Wednesday, July 22, 2015

See through another's eyes

I love me some Pinterest!  I usually scroll through it at night before bed.  It's my go to for new recipes and projects.  But the other night a Pin popped up in my feed/suggested for you that made my stomach upset.

 

I'm going to be honest, before this past school year I would have thought these pins were super cute.  I probably thought they were excellent classroom resources.  But this past year changed everything.

I share openly about my son B, who is autistic.  He has changed my thinking on so many things.  He's autistic and very verbal.  Sometimes he's very self aware.  Always he's extremely literal.  Let me tell you a story...

In December, B's class had a Polar Express party scheduled.  Kids were going to wear their pajamas, drink hot chocolate, eat snacks and watch the movie.  The movie came on TV a few days before the party.  B was sitting at the kitchen table playing.   
I said "B, Polar Express is on TV. You're having a Polar Express party Friday.  Want to watch the movie with me?" 
"No Momma.  I'm not going to the party. I don't want to watch." 
"What do you mean you're not going to the party?" 
"My teacher says only hard workers are going to the party.  I'm not going." 
"What were you doing when she said that?" 
"I wasn't working hard.  I'm not a hard worker. I'm not going." 
I reached out to the teacher.  She assured me that B was going to the party.  I explained to her that he had taken her words VERY literally. After the conversation, I reflected on how many times I've said something similar to my students.  About a million! 

When I saw these posters, I immediately thought of B and other kids who take things literally.  And it broke my heart.  I can't imagine sitting in a classroom, knowing that I do some of those things.  Believing that my behavior makes me bad.  Makes me a peacebreaker or a bucket dripper.  Additionally, some of the things on both negative sides of the posters describe things that B does mid-meltdown.  Things he has very little control over.

Kids on the Autism spectrum have enough trouble handling super busy, highly decorated classrooms and making friends.  Can we PLEASE not give them negative labels?  Can we PLEASE not give other students names to call them? Can we PLEASE see through another's eyes?

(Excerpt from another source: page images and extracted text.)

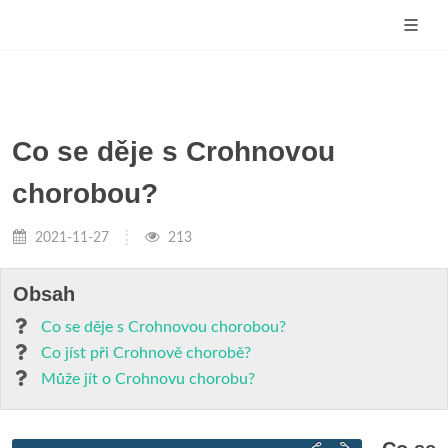
Co se děje s Crohnovou
chorobou?
2021-11-27
213
Obsah
Co se děje s Crohnovou chorobou?
Co jíst při Crohnově chorobě?
Může jít o Crohnovu chorobu?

Prior to writing this post, I was familiar with the No David! books that the Peacemakers/Peacebreakers poster is based on.  But I wasn't familiar with Bucket Fillers/Drippers.  I researched it and found this interesting article.  Here's my favorite part of the article.


Did you catch that? We can not add to ourselves by taking away from another.  Let's model this for kids.

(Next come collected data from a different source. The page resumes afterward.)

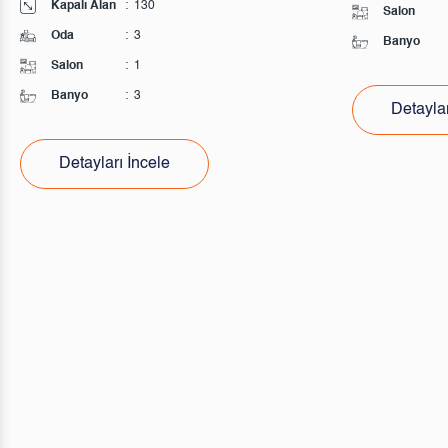
Kapalı Alan
:
130
Salon
Oda
:
3
Banyo
Salon
:
1
Banyo
:
3
Detaylar
Detayları İncele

To be clear, I have no problem with the positive sides of these posters.  I think being Peacemakers and Bucket Fillers are awesome things.  We need to teach kids how to do these things.  We just do NOT need to teach kids that some kids are bad.  Let's seek to teach compassion. Please stop shaming kids into behaving.

Along those lines, I have not linked to the original posts nor the pins.  I have no interest in shaming anyone for their use of these posters.  I am simply asking teachers to see through another's eyes, to empathize with how these posters can be perceived by kids.   I am attempting to reach out to the creators privately to ask them to consider another point of view.

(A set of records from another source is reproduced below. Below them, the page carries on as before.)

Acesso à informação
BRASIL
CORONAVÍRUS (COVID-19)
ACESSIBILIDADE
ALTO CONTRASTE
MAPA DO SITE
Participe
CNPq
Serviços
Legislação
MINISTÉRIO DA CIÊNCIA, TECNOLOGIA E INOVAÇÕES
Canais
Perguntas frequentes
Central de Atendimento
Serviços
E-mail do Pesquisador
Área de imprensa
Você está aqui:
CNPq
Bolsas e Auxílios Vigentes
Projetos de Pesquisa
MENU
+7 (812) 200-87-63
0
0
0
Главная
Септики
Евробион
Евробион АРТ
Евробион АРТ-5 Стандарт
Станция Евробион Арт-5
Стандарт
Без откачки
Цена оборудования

Update: I received a very quick response from one creator.  She was extremely gracious.  She shared that she takes each year's specific class into consideration when determining her classroom management.  The peacemaker approached worked for the group of kids she had that year.  In the years since, she's adjusted based on the kids in her class.  That's all anyone can ask for! I appreciate her heartfelt response and her willingness to listen!